A tax (financial) advice service consists of five key elements:
- a tax agent service (excluding representations to the Commissioner of Taxation)
- provided by an Australian financial services (AFS) licensee or representative (including individuals and corporates) of an AFS licensee
- provided in the course of advice usually given by an AFS licensee or representative
- relates to ascertaining or advising about liabilities, obligations or entitlements that arise, or could arise, under a taxation law
- reasonably expected to be relied upon by the client for tax purposes.
Clients being reasonably expected to rely on tax advice provided
The TPB’s view is that if you are charging a fee or receiving a reward for tax (financial) advice services, you generally expect that your client is going to rely on that advice for tax purposes.
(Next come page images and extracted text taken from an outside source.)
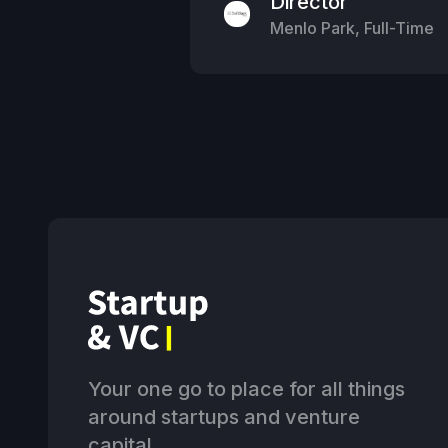
Director
Menlo Park
,
Full-Time
Your one go to place for all things
around startups and venture
capital.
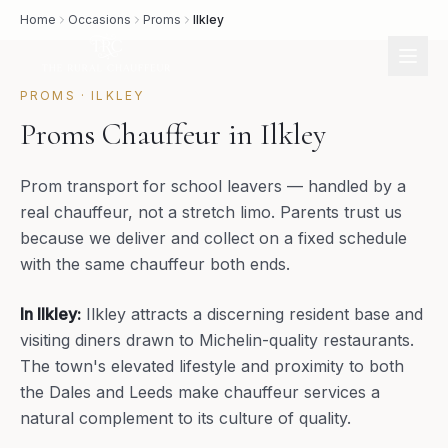
Home
Occasions
Proms
Ilkley
PROMS
·
ILKLEY
Proms Chauffeur in Ilkley
Prom transport for school leavers — handled by a
real chauffeur, not a stretch limo. Parents trust us
because we deliver and collect on a fixed schedule
with the same chauffeur both ends.
In
Ilkley
:
Ilkley attracts a discerning resident base and
visiting diners drawn to Michelin-quality restaurants.
The town's elevated lifestyle and proximity to both
the Dales and Leeds make chauffeur services a
natural complement to its culture of quality.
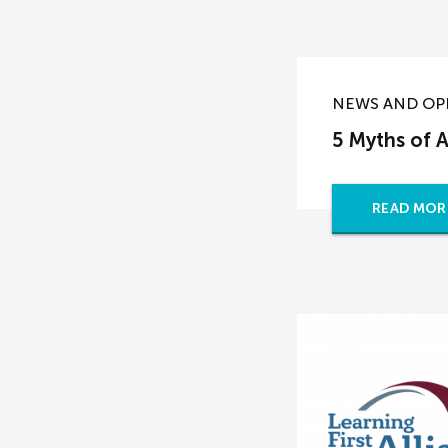
NEWS AND OP
5 Myths of 
READ MOR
Some of the key facts and circumstances that help determine whether a client can reasonably be expected to rely on that advice for tax purposes that you provide include:
- whether you have to interpret or apply a taxation law, or calculate a tax liability and it therefore requires a certain level of knowledge about a taxation law
- whether you apply knowledge of the taxation laws to your client’s individual circumstances
- whether your client, or another entity, checks or reviews the work before purporting to rely on it
- whether your engagement documentation with the client specifically excludes all tax advice
- whether you intended for your client to rely on the advice or information provided
- whether your client has a relative lack of knowledge or prior experience in relation to the advice, perhaps indicating that the client regards your skill and experience superior to their own
- the availability of other expert views and the ability of your client to form their own judgment or rely on their own knowledge
- the circumstances surrounding the provision of the advice, including the nature of the relationship/dealings between you and your client (for example, whether the advice is provided as part of a formal consultation or merely during the course of a casual conversation/engagement)
- further circumstances that may be relevant include whether your client has specifically requested the advice or has paid for the advice
- the level of complexity surrounding the particular advice
- whether you suggested or encouraged your client to seek further advice in relation to the matter
- the nature of the advice or information given. For example, it would not normally be reasonable to expect your client to rely on a provisional opinion in speculative circumstances or an “off-the-cuff” statement where you gave no indication that you possessed greater knowledge or skill in relation to the matter
- whether you provided an effective disclaimer against responsibility for the service. However, the existence of a disclaimer does not automatically absolve you from the need to register and the effect of such a disclaimer will generally depend on all the circumstances of the case, including your relative knowledge and skill and the complexity and/or significance of the service provided.